De ahí a lo que trasciende un país, una época o un período histórico.  En pleno siglo XX, los cristianos, tanto católicos como protestantes, han tenido serios incidentes de confrontación unos con otros. La sangre ha sido derramada en Irlanda del Norte, por ejemplo. En Cuba ha sido recientemente, con el gobierno del general Raúl Castro, que se ha reducido la discriminación religiosa existente en el país en el largo período revolucionario, lo cual constituía un problema grave en el período 1961-1986. La población que se mantuvo leal a las iglesias Católica y Evangélica, y sobre todo los testigos de Jehová, no podían cursar estudios universitarios en un alto número de facultades,  ostentar rangos militares u ocupar cargos oficiales de primer orden a pesar de que el máximo líder de la revolución se hizo bachiller en un colegio jesuita y las otras dos grandes figuras cubanas del movimiento, antes del derrocamiento de Batista eran el piadoso hijo de un pastor bautista (Frank País) y un prominente líder estudiantil católico (José Antonio Echeverría).

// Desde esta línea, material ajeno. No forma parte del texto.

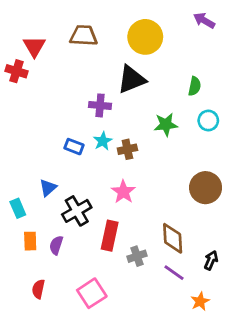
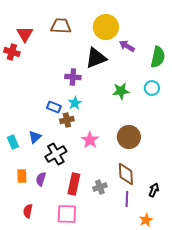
purple arrow: (204, 20) -> (127, 46), moved
green semicircle: (195, 86) -> (158, 57), moved, size x1.5
brown cross: (127, 149) -> (67, 120), moved
brown circle: (206, 188) -> (129, 137), moved
cyan rectangle: (18, 208) -> (13, 142), moved
red rectangle: (110, 236) -> (74, 184), moved
purple line: (174, 273) -> (127, 199), turned 56
pink square: (92, 293) -> (67, 214), turned 35

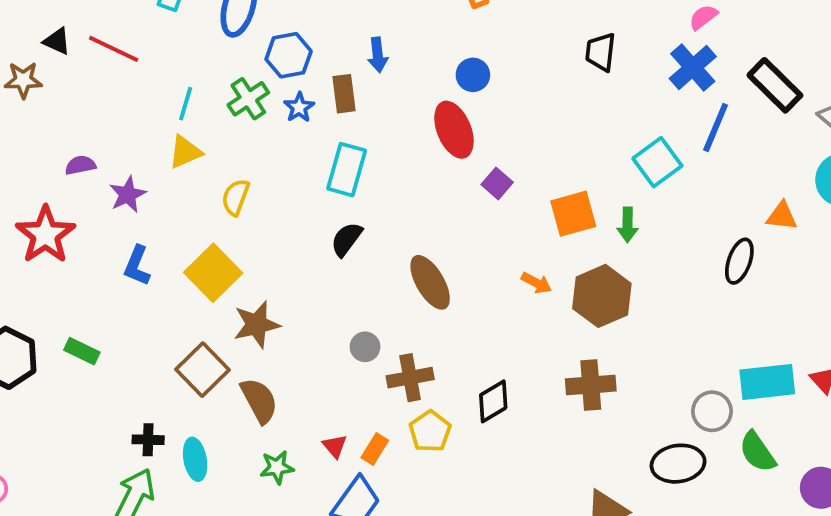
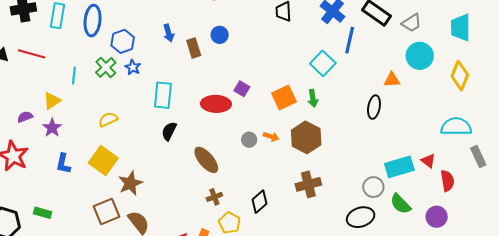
brown rectangle: (344, 94) -> (194, 48), moved
red ellipse: (454, 130) -> (216, 104), moved, turned -56
yellow triangle: (185, 152) -> (52, 101), moved
yellow semicircle: (236, 197) -> (108, 119), turned 54
brown ellipse: (430, 282) -> (206, 160), moved
gray circle: (365, 347) -> (249, 140), moved
brown square: (203, 370) -> (107, 211), turned 32
brown cross: (410, 378) -> (214, 197), size x0.7

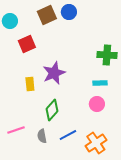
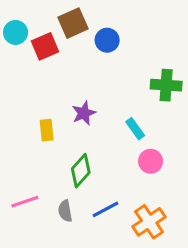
blue circle: (69, 12) -> (107, 40), moved
red square: (27, 44) -> (45, 46), moved
purple star: (54, 73) -> (84, 113), size x0.7
cyan rectangle: (100, 83) -> (135, 129), moved, turned 56

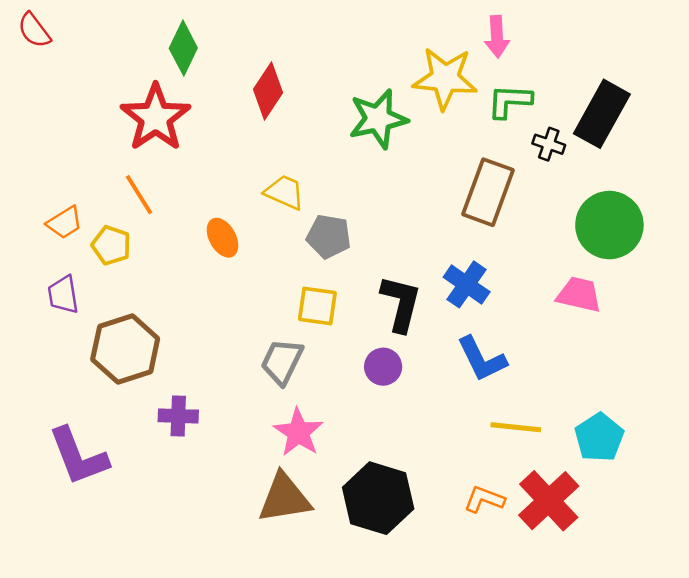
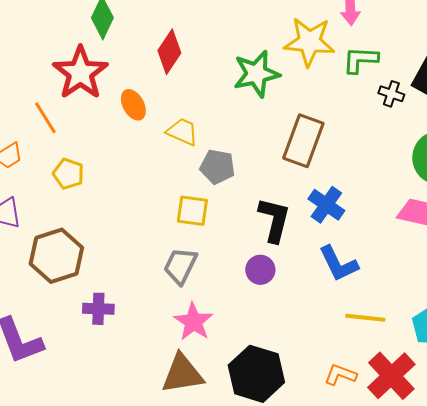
brown rectangle: (488, 192) -> (303, 141), moved
orange line: (139, 195) -> (45, 118), moved
orange ellipse: (223, 238) -> (133, 105), moved
yellow pentagon: (111, 245) -> (68, 174), moved
yellow square: (317, 306) -> (192, 211), moved

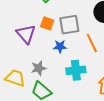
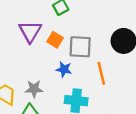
purple triangle: (26, 34) -> (30, 31), moved

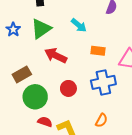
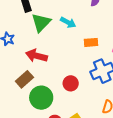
green triangle: (41, 29) -> (41, 23), moved
red arrow: (56, 56) -> (36, 56), moved

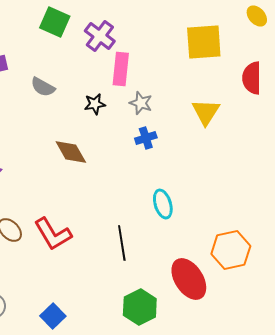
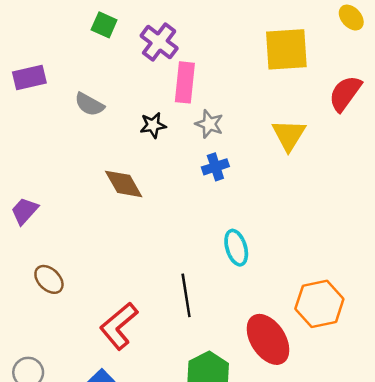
green square: (55, 22) -> (104, 25), size x0.7
red semicircle: (252, 78) -> (345, 93), turned 36
red L-shape: (53, 234) -> (119, 326), moved, turned 81

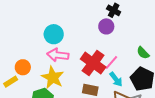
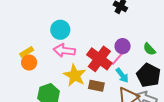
purple circle: (106, 26) -> (123, 46), moved
yellow star: (53, 78) -> (75, 75), moved
yellow rectangle: (11, 82) -> (27, 52), moved

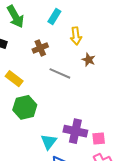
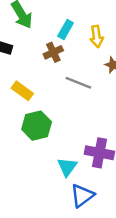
cyan rectangle: (54, 17) -> (66, 30), moved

A principios de la década de 1960 el Presidente Joaquín Balaguer abolió las medidas que ilegalizaban en República Dominicana a los testigos de Jehová. Todavía hay algún país en este mismo Hemisferio Occidental, muy lejos del mundo árabe, en el que sólo un católico puede ocupar la Presidencia de la Nación. Convertirse al catolicismo en el Reino Unido incapacita para acceder al trono.  Es más, en el Reino Unido, los no anglicanos no podían cursar estudios en las prestigiosas universidades de Oxford y Cambridge hasta avanzado el siglo XIX. Y hasta hace muy poco, en algunas oficinas públicas inglesas los católicos romanos eran inscritos como “papistas”.

Lamentable lo sucedido en Egipto e Irak, injustificable, pero otro recordatorio de una intolerancia religiosa que no es un monopolio de una sola religión o iglesia, de un solo sector o de un solo país. Tema tan complejo que no puede limitarse a un sólo artículo o reportaje. (FIN)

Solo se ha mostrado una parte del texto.